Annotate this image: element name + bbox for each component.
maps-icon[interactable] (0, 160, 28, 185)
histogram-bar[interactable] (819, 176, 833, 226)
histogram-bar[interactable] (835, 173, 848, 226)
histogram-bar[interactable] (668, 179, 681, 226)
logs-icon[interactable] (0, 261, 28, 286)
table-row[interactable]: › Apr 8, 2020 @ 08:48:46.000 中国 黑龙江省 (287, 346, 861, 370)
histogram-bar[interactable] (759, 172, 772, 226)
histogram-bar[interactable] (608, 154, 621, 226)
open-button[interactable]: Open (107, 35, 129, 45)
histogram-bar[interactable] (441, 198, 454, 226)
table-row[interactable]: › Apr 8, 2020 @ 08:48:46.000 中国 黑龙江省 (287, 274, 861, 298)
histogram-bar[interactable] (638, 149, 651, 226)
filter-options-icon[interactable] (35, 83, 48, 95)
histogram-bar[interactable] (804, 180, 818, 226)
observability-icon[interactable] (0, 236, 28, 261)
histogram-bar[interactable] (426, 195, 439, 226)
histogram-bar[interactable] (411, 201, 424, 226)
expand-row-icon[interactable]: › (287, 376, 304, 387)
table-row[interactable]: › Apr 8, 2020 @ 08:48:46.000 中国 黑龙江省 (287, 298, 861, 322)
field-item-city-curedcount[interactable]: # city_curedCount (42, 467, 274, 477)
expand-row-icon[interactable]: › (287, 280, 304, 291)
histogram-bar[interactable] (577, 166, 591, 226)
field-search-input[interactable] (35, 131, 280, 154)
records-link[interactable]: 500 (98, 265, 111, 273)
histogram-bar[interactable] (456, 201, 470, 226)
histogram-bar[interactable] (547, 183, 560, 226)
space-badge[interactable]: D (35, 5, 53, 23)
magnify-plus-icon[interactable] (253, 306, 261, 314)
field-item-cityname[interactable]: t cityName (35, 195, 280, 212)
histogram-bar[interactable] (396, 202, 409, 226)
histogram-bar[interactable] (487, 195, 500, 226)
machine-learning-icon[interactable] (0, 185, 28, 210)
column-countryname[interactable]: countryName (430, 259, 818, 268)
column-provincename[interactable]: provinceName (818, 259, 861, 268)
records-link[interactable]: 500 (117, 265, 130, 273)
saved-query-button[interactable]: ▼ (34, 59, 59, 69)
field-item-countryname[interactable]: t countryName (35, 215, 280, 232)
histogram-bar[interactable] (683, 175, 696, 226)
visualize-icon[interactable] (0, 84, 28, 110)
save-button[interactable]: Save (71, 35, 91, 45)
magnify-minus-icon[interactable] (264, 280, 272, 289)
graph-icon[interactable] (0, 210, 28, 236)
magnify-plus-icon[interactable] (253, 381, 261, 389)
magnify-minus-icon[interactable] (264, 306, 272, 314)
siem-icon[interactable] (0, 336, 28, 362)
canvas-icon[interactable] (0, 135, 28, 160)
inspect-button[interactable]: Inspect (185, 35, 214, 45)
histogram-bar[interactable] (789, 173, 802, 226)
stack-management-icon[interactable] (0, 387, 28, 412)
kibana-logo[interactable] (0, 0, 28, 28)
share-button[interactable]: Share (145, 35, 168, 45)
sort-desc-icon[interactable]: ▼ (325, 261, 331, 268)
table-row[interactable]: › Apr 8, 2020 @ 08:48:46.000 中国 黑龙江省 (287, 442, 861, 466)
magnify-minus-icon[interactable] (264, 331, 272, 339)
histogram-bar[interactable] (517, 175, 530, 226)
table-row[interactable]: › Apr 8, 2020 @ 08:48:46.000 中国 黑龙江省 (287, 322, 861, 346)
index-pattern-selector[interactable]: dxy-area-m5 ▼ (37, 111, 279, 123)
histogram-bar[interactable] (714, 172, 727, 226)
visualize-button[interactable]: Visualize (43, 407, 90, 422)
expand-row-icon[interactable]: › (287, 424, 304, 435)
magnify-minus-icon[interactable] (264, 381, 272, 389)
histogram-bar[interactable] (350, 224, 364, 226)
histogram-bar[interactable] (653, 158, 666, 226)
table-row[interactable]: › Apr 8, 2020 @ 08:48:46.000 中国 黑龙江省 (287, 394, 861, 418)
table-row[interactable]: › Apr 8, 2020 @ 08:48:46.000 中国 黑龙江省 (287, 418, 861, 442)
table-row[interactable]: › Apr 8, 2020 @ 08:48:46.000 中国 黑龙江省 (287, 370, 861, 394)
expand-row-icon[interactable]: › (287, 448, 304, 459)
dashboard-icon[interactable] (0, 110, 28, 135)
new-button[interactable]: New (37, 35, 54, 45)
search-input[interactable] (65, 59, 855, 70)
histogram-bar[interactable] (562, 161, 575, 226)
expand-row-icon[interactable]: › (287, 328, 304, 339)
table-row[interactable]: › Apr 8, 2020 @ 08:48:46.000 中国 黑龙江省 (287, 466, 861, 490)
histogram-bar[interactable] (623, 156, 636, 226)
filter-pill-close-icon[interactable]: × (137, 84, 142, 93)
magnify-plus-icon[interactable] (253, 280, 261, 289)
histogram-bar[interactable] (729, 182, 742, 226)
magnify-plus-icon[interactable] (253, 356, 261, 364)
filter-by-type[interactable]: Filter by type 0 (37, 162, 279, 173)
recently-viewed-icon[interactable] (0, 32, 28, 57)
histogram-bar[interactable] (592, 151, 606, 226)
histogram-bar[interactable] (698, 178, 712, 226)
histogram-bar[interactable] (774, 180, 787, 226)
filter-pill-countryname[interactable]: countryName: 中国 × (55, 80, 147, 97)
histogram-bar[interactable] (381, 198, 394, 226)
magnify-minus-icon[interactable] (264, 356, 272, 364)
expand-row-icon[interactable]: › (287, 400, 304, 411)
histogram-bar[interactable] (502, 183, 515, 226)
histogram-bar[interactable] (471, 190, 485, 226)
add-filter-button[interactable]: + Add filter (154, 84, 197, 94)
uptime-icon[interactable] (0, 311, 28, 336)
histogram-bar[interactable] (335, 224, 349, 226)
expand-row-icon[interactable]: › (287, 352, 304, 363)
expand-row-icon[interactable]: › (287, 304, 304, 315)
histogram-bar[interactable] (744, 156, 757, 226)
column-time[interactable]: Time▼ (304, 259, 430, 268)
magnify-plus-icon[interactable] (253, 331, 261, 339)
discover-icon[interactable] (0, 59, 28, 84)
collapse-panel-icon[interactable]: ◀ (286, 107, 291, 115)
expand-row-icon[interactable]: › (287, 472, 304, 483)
....................
- [WORK ORDER]: The data given above must be transcribed exactly and completely.

- [EXERCISE SOLUTION]:
Annotate this image: element name + bbox for each component.
maps-icon[interactable] (0, 160, 28, 185)
histogram-bar[interactable] (819, 176, 833, 226)
histogram-bar[interactable] (835, 173, 848, 226)
histogram-bar[interactable] (668, 179, 681, 226)
logs-icon[interactable] (0, 261, 28, 286)
table-row[interactable]: › Apr 8, 2020 @ 08:48:46.000 中国 黑龙江省 (287, 346, 861, 370)
histogram-bar[interactable] (759, 172, 772, 226)
histogram-bar[interactable] (608, 154, 621, 226)
open-button[interactable]: Open (107, 35, 129, 45)
histogram-bar[interactable] (441, 198, 454, 226)
table-row[interactable]: › Apr 8, 2020 @ 08:48:46.000 中国 黑龙江省 (287, 274, 861, 298)
histogram-bar[interactable] (638, 149, 651, 226)
filter-options-icon[interactable] (35, 83, 48, 95)
histogram-bar[interactable] (804, 180, 818, 226)
observability-icon[interactable] (0, 236, 28, 261)
histogram-bar[interactable] (426, 195, 439, 226)
histogram-bar[interactable] (411, 201, 424, 226)
expand-row-icon[interactable]: › (287, 376, 304, 387)
table-row[interactable]: › Apr 8, 2020 @ 08:48:46.000 中国 黑龙江省 (287, 298, 861, 322)
field-item-city-curedcount[interactable]: # city_curedCount (42, 467, 274, 477)
expand-row-icon[interactable]: › (287, 280, 304, 291)
histogram-bar[interactable] (577, 166, 591, 226)
field-search-input[interactable] (35, 131, 280, 154)
records-link[interactable]: 500 (98, 265, 111, 273)
histogram-bar[interactable] (456, 201, 470, 226)
histogram-bar[interactable] (547, 183, 560, 226)
space-badge[interactable]: D (35, 5, 53, 23)
magnify-plus-icon[interactable] (253, 306, 261, 314)
field-item-cityname[interactable]: t cityName (35, 195, 280, 212)
histogram-bar[interactable] (396, 202, 409, 226)
histogram-bar[interactable] (487, 195, 500, 226)
machine-learning-icon[interactable] (0, 185, 28, 210)
column-countryname[interactable]: countryName (430, 259, 818, 268)
column-provincename[interactable]: provinceName (818, 259, 861, 268)
records-link[interactable]: 500 (117, 265, 130, 273)
saved-query-button[interactable]: ▼ (34, 59, 59, 69)
field-item-countryname[interactable]: t countryName (35, 215, 280, 232)
histogram-bar[interactable] (683, 175, 696, 226)
visualize-icon[interactable] (0, 84, 28, 110)
save-button[interactable]: Save (71, 35, 91, 45)
magnify-minus-icon[interactable] (264, 280, 272, 289)
graph-icon[interactable] (0, 210, 28, 236)
magnify-plus-icon[interactable] (253, 381, 261, 389)
magnify-minus-icon[interactable] (264, 306, 272, 314)
siem-icon[interactable] (0, 336, 28, 362)
canvas-icon[interactable] (0, 135, 28, 160)
inspect-button[interactable]: Inspect (185, 35, 214, 45)
histogram-bar[interactable] (789, 173, 802, 226)
stack-management-icon[interactable] (0, 387, 28, 412)
kibana-logo[interactable] (0, 0, 28, 28)
share-button[interactable]: Share (145, 35, 168, 45)
sort-desc-icon[interactable]: ▼ (325, 261, 331, 268)
table-row[interactable]: › Apr 8, 2020 @ 08:48:46.000 中国 黑龙江省 (287, 442, 861, 466)
magnify-minus-icon[interactable] (264, 331, 272, 339)
histogram-bar[interactable] (517, 175, 530, 226)
table-row[interactable]: › Apr 8, 2020 @ 08:48:46.000 中国 黑龙江省 (287, 322, 861, 346)
index-pattern-selector[interactable]: dxy-area-m5 ▼ (37, 111, 279, 123)
histogram-bar[interactable] (714, 172, 727, 226)
visualize-button[interactable]: Visualize (43, 407, 90, 422)
expand-row-icon[interactable]: › (287, 424, 304, 435)
magnify-minus-icon[interactable] (264, 381, 272, 389)
histogram-bar[interactable] (350, 224, 364, 226)
histogram-bar[interactable] (653, 158, 666, 226)
table-row[interactable]: › Apr 8, 2020 @ 08:48:46.000 中国 黑龙江省 (287, 394, 861, 418)
table-row[interactable]: › Apr 8, 2020 @ 08:48:46.000 中国 黑龙江省 (287, 418, 861, 442)
table-row[interactable]: › Apr 8, 2020 @ 08:48:46.000 中国 黑龙江省 (287, 370, 861, 394)
expand-row-icon[interactable]: › (287, 448, 304, 459)
dashboard-icon[interactable] (0, 110, 28, 135)
new-button[interactable]: New (37, 35, 54, 45)
search-input[interactable] (65, 59, 855, 70)
histogram-bar[interactable] (562, 161, 575, 226)
expand-row-icon[interactable]: › (287, 328, 304, 339)
table-row[interactable]: › Apr 8, 2020 @ 08:48:46.000 中国 黑龙江省 (287, 466, 861, 490)
histogram-bar[interactable] (623, 156, 636, 226)
filter-pill-close-icon[interactable]: × (137, 84, 142, 93)
magnify-plus-icon[interactable] (253, 280, 261, 289)
histogram-bar[interactable] (729, 182, 742, 226)
magnify-plus-icon[interactable] (253, 356, 261, 364)
filter-by-type[interactable]: Filter by type 0 (37, 162, 279, 173)
recently-viewed-icon[interactable] (0, 32, 28, 57)
histogram-bar[interactable] (592, 151, 606, 226)
histogram-bar[interactable] (698, 178, 712, 226)
histogram-bar[interactable] (774, 180, 787, 226)
filter-pill-countryname[interactable]: countryName: 中国 × (55, 80, 147, 97)
histogram-bar[interactable] (381, 198, 394, 226)
magnify-minus-icon[interactable] (264, 356, 272, 364)
expand-row-icon[interactable]: › (287, 400, 304, 411)
histogram-bar[interactable] (502, 183, 515, 226)
histogram-bar[interactable] (471, 190, 485, 226)
add-filter-button[interactable]: + Add filter (154, 84, 197, 94)
uptime-icon[interactable] (0, 311, 28, 336)
histogram-bar[interactable] (335, 224, 349, 226)
expand-row-icon[interactable]: › (287, 352, 304, 363)
expand-row-icon[interactable]: › (287, 304, 304, 315)
histogram-bar[interactable] (744, 156, 757, 226)
column-time[interactable]: Time▼ (304, 259, 430, 268)
magnify-plus-icon[interactable] (253, 331, 261, 339)
discover-icon[interactable] (0, 59, 28, 84)
collapse-panel-icon[interactable]: ◀ (286, 107, 291, 115)
expand-row-icon[interactable]: › (287, 472, 304, 483)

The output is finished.